For Davon Hazelwood, learning about the field of manufacturing in recent weeks has been about learning specific technical skills, how to present himself in job interviews – and what the actual day-to-day activities inside a manufacturing company are like.
Hazelwood is participating in the Young Manufacturers Association (YMA) program, Manufacturing Renaissance’s nationally recognized career pathways program for adults aged 18-29. YMA is both a network and a program for young adults who are pursuing careers in manufacturing, are in between jobs, or are in training or are interested in starting a career in manufacturing.
“This program is a strong example of how we can make manufacturing a pathway for good jobs and wealth creation opportunities,” says Erica Staley, executive director of Manufacturing Renaissance. “The stories of the young people in our programs show that we know how to make manufacturing work in a way that benefits all communities.”
The YMA program and the Renaissance’s Manufacturing Connect program for in-school teens are an important part of an inclusive manufacturing ecosystem that advances sustainable economic development in all communities, including underserved communities where there are often few training or job opportunities. This can be a system that works for young people like Davon Hazelwood – and for other young people and communities around the country.
In the last two years, Manufacturing Renaissance has played a leadership role in advocating for regional and national programs like these programs – and policies that can demonstrate how the sector can be a more active tool for community and economic development.
We talked to Hazelwood and Ladeja Williams, another participant in the program, to get their perspective on YMA. This is the second in a three-part series about YMA. Read the first part here.
This fall, Hazelwood completed an internship for the YMA program with Fast Radius, an innovative digital manufacturing company in Chicago. “It wasn’t really traditional manufacturing that a lot of companies do,” says Hazelwood. “It was more about 3D manufacturing.” He also shares his experience in the internship learning about a company that was testing out drones for deliveries. “They taught me a bit about how to use the equipment, and that drones can be a faster way to deliver some products.”
In the internship, Hazelwood also had a chance to perform a range of tasks, including cutting and blasting on various machines.

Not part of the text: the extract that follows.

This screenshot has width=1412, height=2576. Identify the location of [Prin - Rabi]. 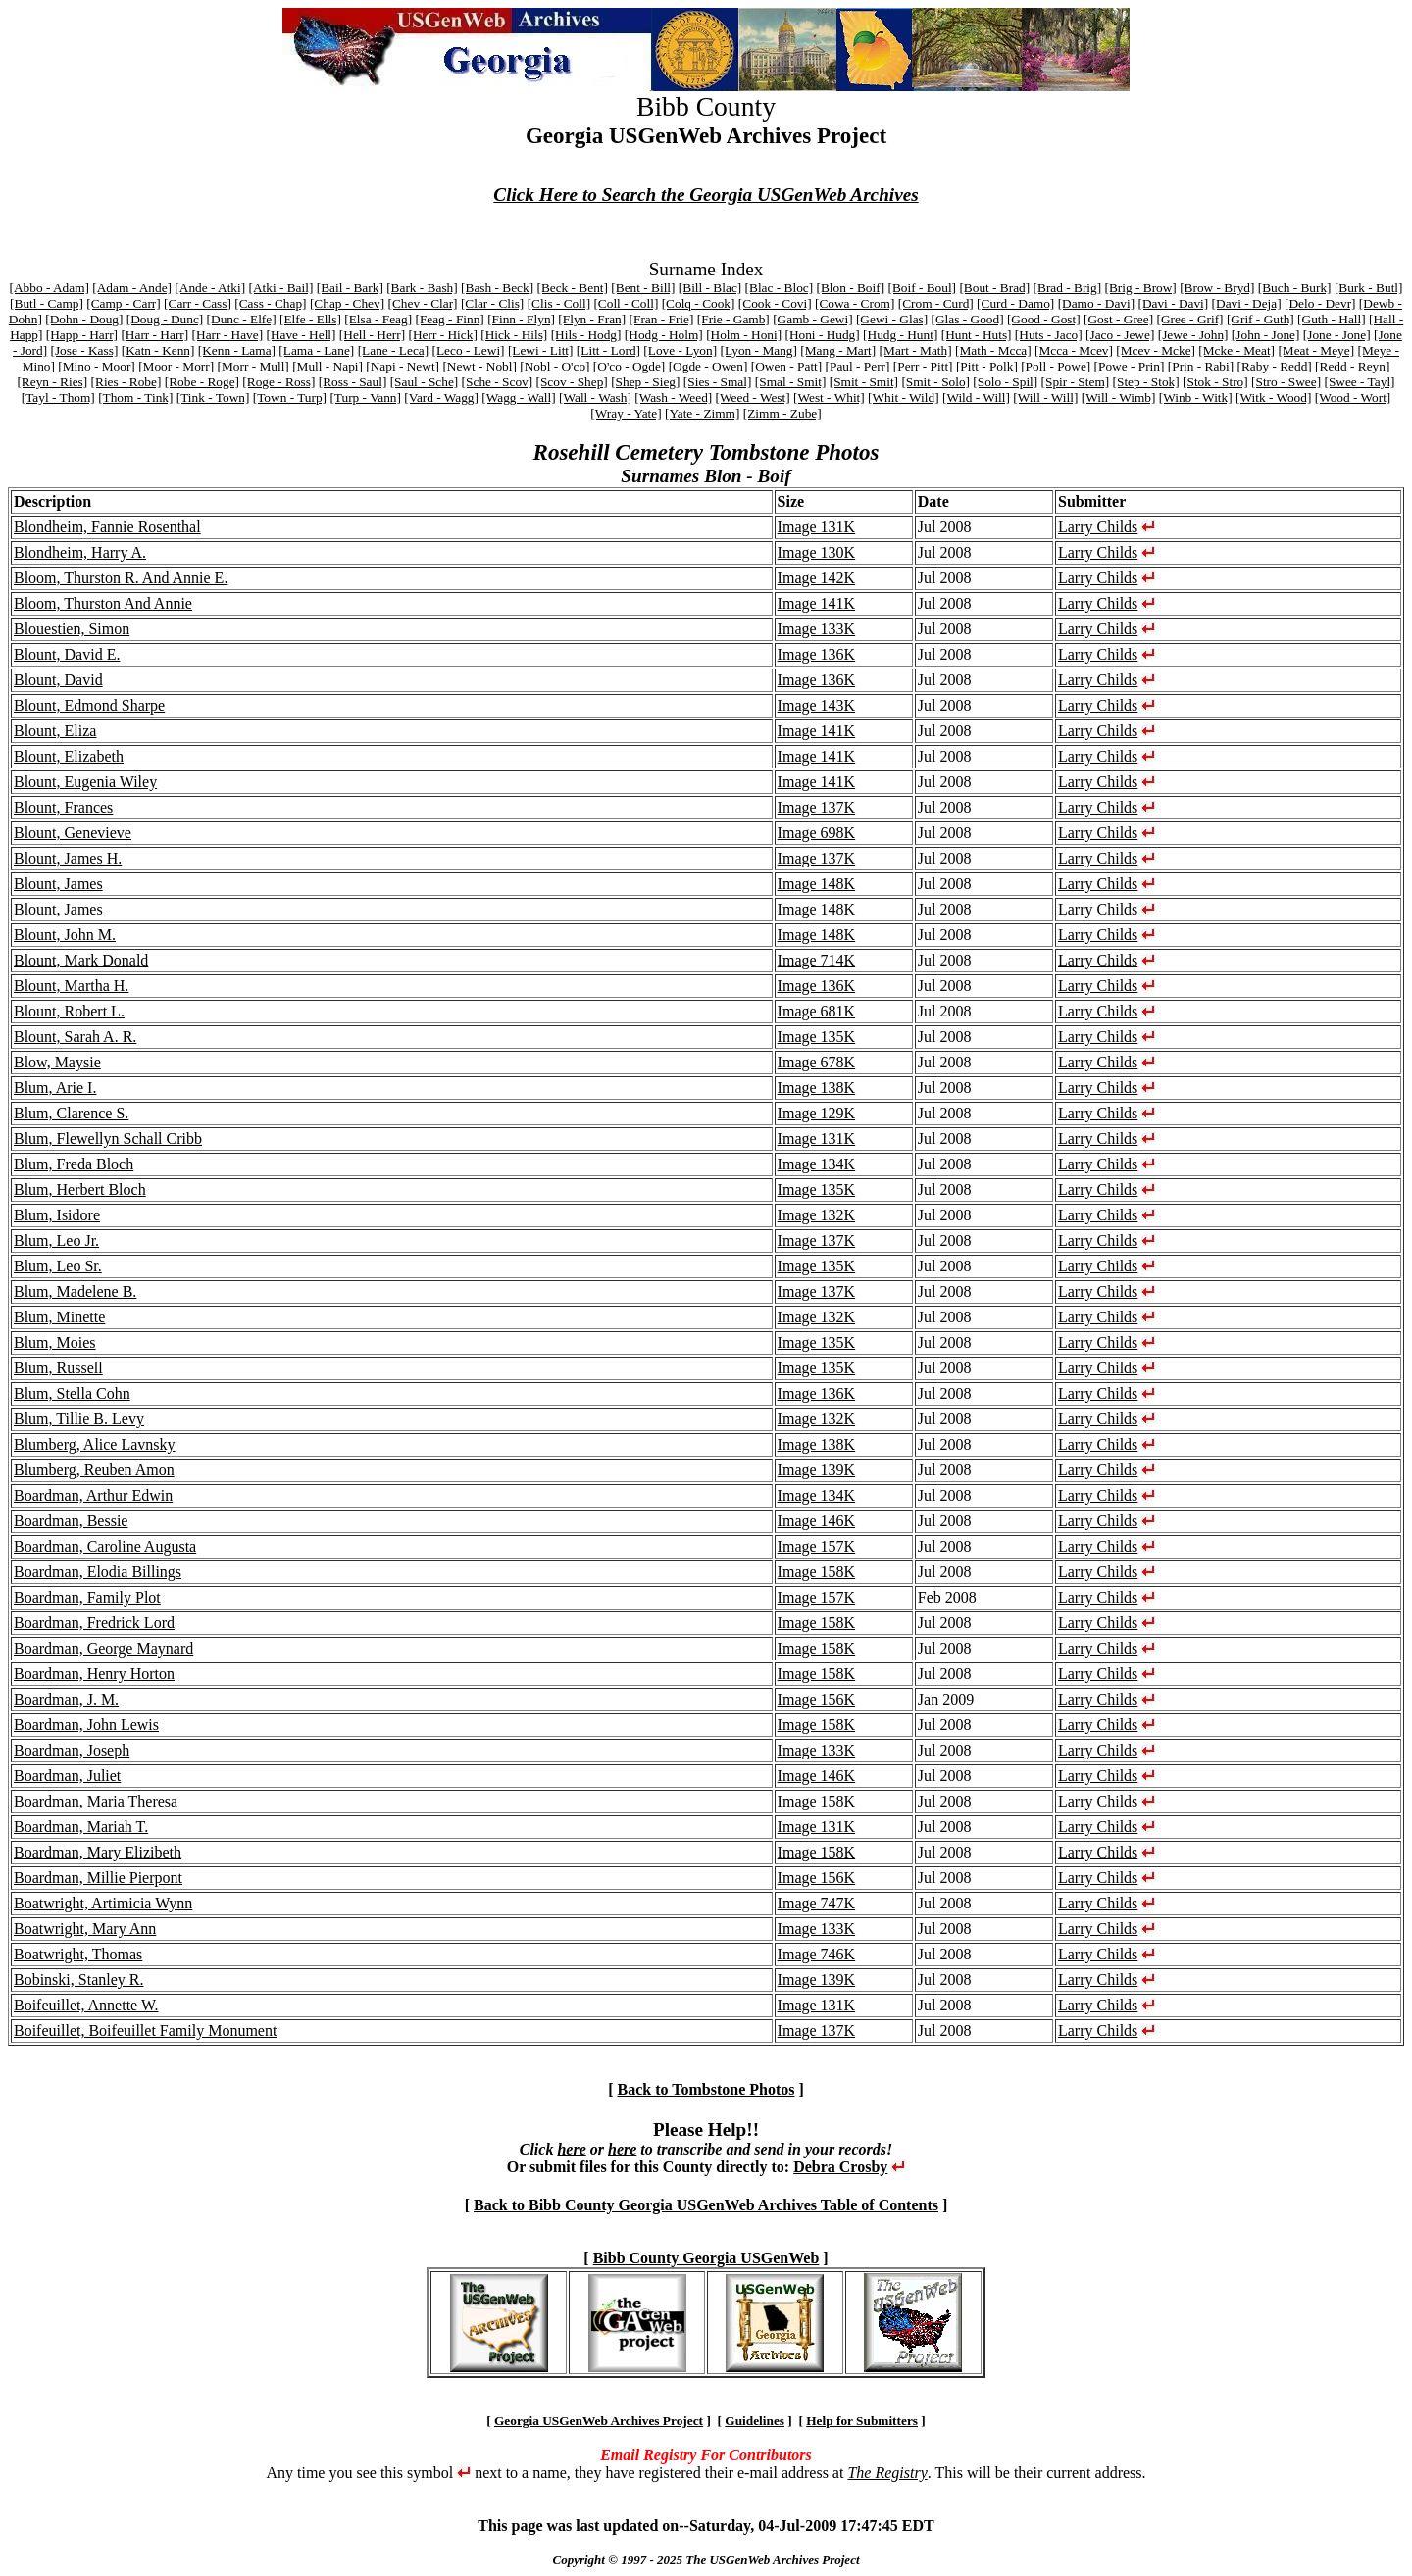 (1201, 366).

Hazelwood, who is 22, says he is also learning in the program about the social aspects of getting hired for a job, like how to talk to a company and who you talk to. “We started off by learning elevator speeches,” he says. “Going over that has really helped me build my confidence in front of people. You learn how to retain information about what you are learning, and keeping it in your head.”
On the technical side, Hazelwood shares how he learned about the mandatory health and safety guidelines as defined by the Occupational Health and Safety Administration. “I learned about what hazards to look out for when working with machines – and what is permitted and not permitted when you’re doing that.”
Hazelwood, who grew up in the Englewood community on Chicago’s South Side, says this is the first time he has had an opportunity to learn as much about the field of manufacturing. He says he is gaining perspective and insights from the program. “The world of manufacturing has a lot of possibilities,” he says. “Before I started the program I didn’t know what to expect. But now that I’m in the middle of it, I can see myself working in this field.”
Ladeja Williams, who is 24 and lives on Chicago’s South Side, learned about the YMA program at a back-to-school event for her children, who are eight and five years old.
“I’ve learned so much – about measurement, working in a factory, building things, and tools I didn’t know about before,” she says. “It’s definitely about going deeper – even learning how to break down parts of a drill, about micrometers, and so on.”
The program combines remote learning with the in-person experience of internships and field trips.
Williams says her curiosity was sparked during a field trip to Dakkota, a manufacturer that is one of the largest Native American and women-owned and led companies in the United States. “They make car parts,” she says, “and when I see cars running, I just always want to know how companies make that happen. How do they make a car run, who comes up with ideas.”
She says she is learning a lot about the manufacturing sector. Williams adds that the program helps her in numerous areas, from the field trips and internship and learning specific technical skills to how to prepare for interviews and apply for jobs. “I had never really had the experience of learning how to do interviews before,” she says.
Williams says she is pleased with how supportive the program is of students. “Staff with YMA talk to us one-one, and take time to answer any questions.” Still, YMA goes beyond all of that, she adds. “It’s also about being able to connect with people who understand the everyday needs of participants – like raising young kids, affording gas fare or other basic concerns. The program works with you to deal with your needs outside the program. Or if you need to talk to someone, like a mentor.”
“Yes, I do see myself working in manufacturing now,” she adds. “I’ve worked in a lot of factories as a temp worker, but this is different. It’s making a lot of sense to me. Being in the YMA program gets us ready for good positions.”